Y mientras la quería bajo el manto de estrellas, y mientras sus dedos acariciaban curvas imposibles y mientras sus labios besaban pasiones desatadas y mientras los secretos dejaban atrás su infancia... él se enamoró de ella.
Y para cuando terminó de amarla aquella noche, Orfeo se supo condenado. Le habían avisado de que el amor sería su quimera, de que la pasión sería su flecha... pero cuando desoyó los consejos de su padre y marchó hacia Ädulag el guerrero más joven de la tribu de los Kae-talish firmó su sentencia de muerte. Y también la de su amada.

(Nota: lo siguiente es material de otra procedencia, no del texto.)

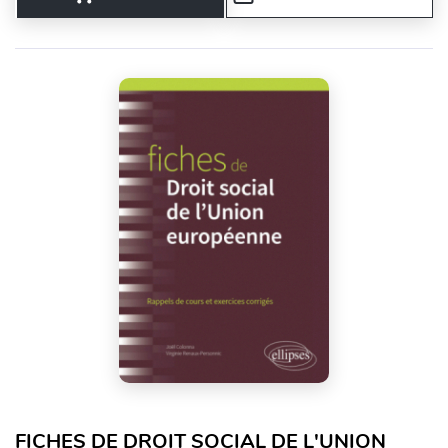
FICHES DE DROIT SOCIAL DE L'UNION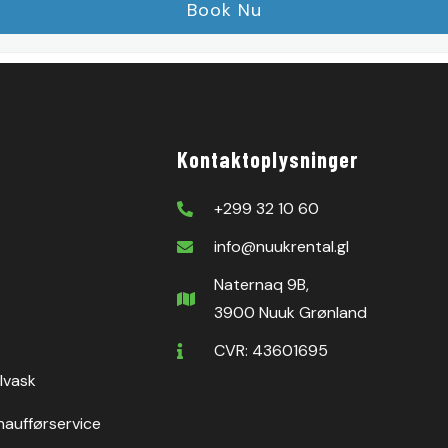
Kontaktoplysninger
+299 32 10 60
info@nuukrental.gl
Naternaq 9B,
3900 Nuuk Grønland
CVR: 43601695
ilvask
haufførservice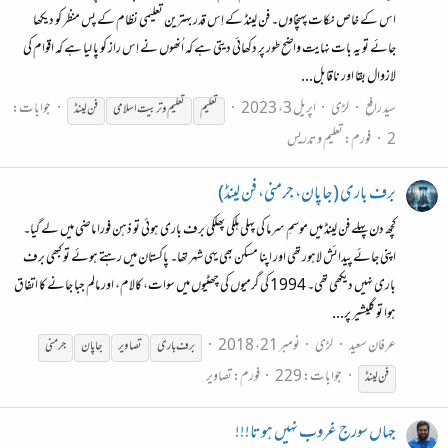
اس کے خاص نکات پہنچاوں۔ فن لینڈ کے اِس قدر بہترین تعلیمی نظام کے پس منظر کو دیکھا
جائے تو یہ بات نہایت واضح طور پر دکھائی دیتی ہے کہ اُنھوں نے اِس راز کو پا لیا ہے کہ اقوام کی
لازوال بقا اور ناقابل...
سید رافع
لڑی
اپریل 3، 2023
جوابات:
تعلیم
تعلیم و تربیت اسلامی
فن
لینڈ
2
فورم:
تعلیم و تدریس
برف باری (جاپان، جرمنی، فن لینڈ)
کچھ دن پہلے فن لینڈ میں موسمِ سرما کی پہلی ہلکی پھلکی برف باری ہوئی تو ذہن فورا ماضی میں لے گیا۔
اپنی جائے پیدائش لاہور تھی اور اپنا مسکن بھی یہی شہر تھا۔ پاکستان میں رہتے ہوئے تو کبھی برف
باری نہیں دیکھی تھی۔ 1994 کی گرمیوں کی چھٹیوں میں سوات، کالام، اور مالم جبا جانے کا اتفاق
ہوا تو گلیشیر پر...
عرفان سعید
لڑی
نومبر 21، 2018
برف باری
تصاویر
جاپان
جرمنی
جوابات: 229
فورم:
تصاویر
فن
لینڈ
جہاں سورج غروب نہیں ہوتا!!!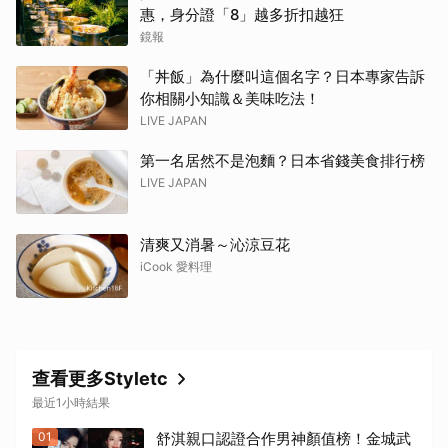
惠，身分證「8」越多折扣越狂
鏡報
「丼飯」為什麼叫這個名字？日本專家告訴
你相關小知識＆美味吃法！
LIVE JAPAN
第一名居然不是泡麵？日本省錢美食排行榜
LIVE JAPAN
清爽又消暑～沁涼豆花
iCook 愛料理
查看更多Styletc
最近1小時結果
01
舒淇親口認證合作男神顏值榜！金城武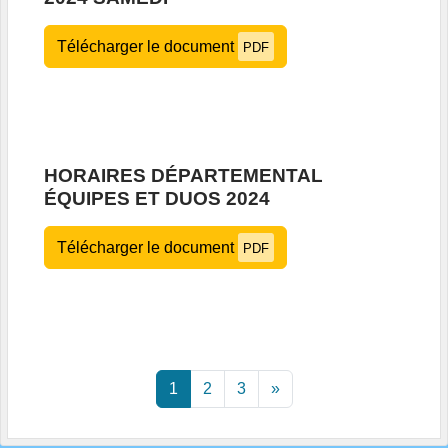
Télécharger le document
PDF
HORAIRES DÉPARTEMENTAL
ÉQUIPES ET DUOS 2024
Télécharger le document
PDF
1
2
3
»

Sin embargo allí en el suelo recostado justo a Eurídice toda condena le parecía poca por ese segundo eterno. Si tuviesen que preguntarle de nuevo y si tuviese que volver a vender su alma, sin duda, una y mil veces lo volvería a hacer. Bajaría al mísmisimo inframundo a buscar a su amada y engatusaría al gran Caronte en la Laguna Estigia.No sentiría miedo, ni pena, ni gloria... ya no podría sentir nada que no fuese un amor infinito y efímero por la beldad que se desvanecía poco a poco junto a él.
Y lloró.
Y amó como sólo aman los mortales.
Y la acarició. De la misma forma que se acarician los sueños. De la misma apasionada forma en que surge el deseo que después escapa entre escalofríos. De la misma infantil forma en que se forjan las alianzas. De esa forma la acarició. De esa forma la quiso.
Y mientras la quería bajo el manto de estrellas, y mientras sus dedos acariciaban curvas imposibles y mientras sus labios besaban su sexo y mientras los secretos rompían alianzas... él se despidió de ella.